Global Blood Therapeutics (GBT) recently published positive preclinical results supporting the development of GBT440 for the treatment of lung diseases associated with hypoxemia (abnormally low levels of oxygen in the blood), such as idiopathic pulmonary fibrosis (IPF).
The results were detailed in the study, “Increased hemoglobin–oxygen affinity ameliorates bleomycin‐induced hypoxemia and pulmonary fibrosis,” published in the journal Physiological Reports.
GBT1118, an analog of GBT440, is a orally bioavailable small molecule that binds to hemoglobin. The compound is designed to increase oxygen uptake in the lungs, leading to improved oxygen delivery to the tissues. The effects of GBT440 analogs have been established in three different animal models of hypoxia, with the results supporting the beneficial therapeutic effects of hemoglobin modifiers in the treatment of hypoxemia associated with chronic fibrotic lung diseases, including IPF.
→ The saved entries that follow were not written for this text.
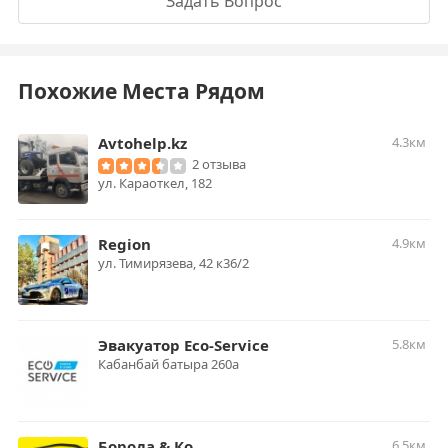
Задать Вопрос
Похожие Места Рядом
Avtohelp.kz
4.3км
2 отзыва
​ул. Караоткел, 182
Region
4.9км
ул. Тимирязева, 42 к36/2
Эвакуатор Eco-Service
5.8км
Кабанбай батыра 260а
Борода & Ко
6.5км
“Shortness of breath [dyspnea] and worsening hypoxia are hallmark clinical features of IPF, and currently, there is no commercially available drug to resolve these devastating symptoms. New treatments are needed that can potentially improve patients’ quality of life,” said Ted W. Love, MD, president and chief executive officer of GBT in a press release. “These data support our belief that hemoglobin modifiers can improve hypoxemia and potentially delay the progression of pulmonary fibrosis. Based on this preclinical proof of concept data, we recently initiated a Phase 2a trial of GBT440 in IPF patients and anticipate data from this trial in the second half of 2017.”
That clinical trial (NCT02846324), a randomized, double-blind, placebo-controlled study evaluating the safety, tolerability, pharmacokinetics, and effect of once daily GBT440 treatment on hypoxemia in about 30 IPF patients, is currently recruiting patients at its nine test sites across the U.S. More information is available on its clinical trials.gov website, or by clicking on the trial’s identification number, given above.
Researchers in the preclinical study, using a bleomycin‐induced mouse model of hypoxemia and fibrosis, assessed GBT1118 and evaluated whether pharmacological modification of hemoglobin-oxygen affinity could treat hypoxemia associated with lung fibrosis.
GBT1118 was given to mice for eight consecutive days. Hypoxemia was determined by arterial oxygen saturation monitoring, and pulmonary fibrosis severity was measured by histopathological evaluation. Levels of collagen and leukocytes were determined through the bronchoalveolar lavage fluid.
Results showed that treatment with GBT1118 raised arterial oxygen saturation to near normal levels. In addition, the treatment attenuated lung fibrosis by nearly 50 percent, and reduced collagen accumulation, body weight loss, as well as inflammatory leukocyte infiltration.
“In summary, this study supports further clinical evaluation of allosteric Hb [hemoglobin] modifiers as a novel therapeutic strategy for treating hypoxemia associated with pulmonary fibrosis and potentially retarding the progression of pulmonary fibrosis,” the researchers concluded.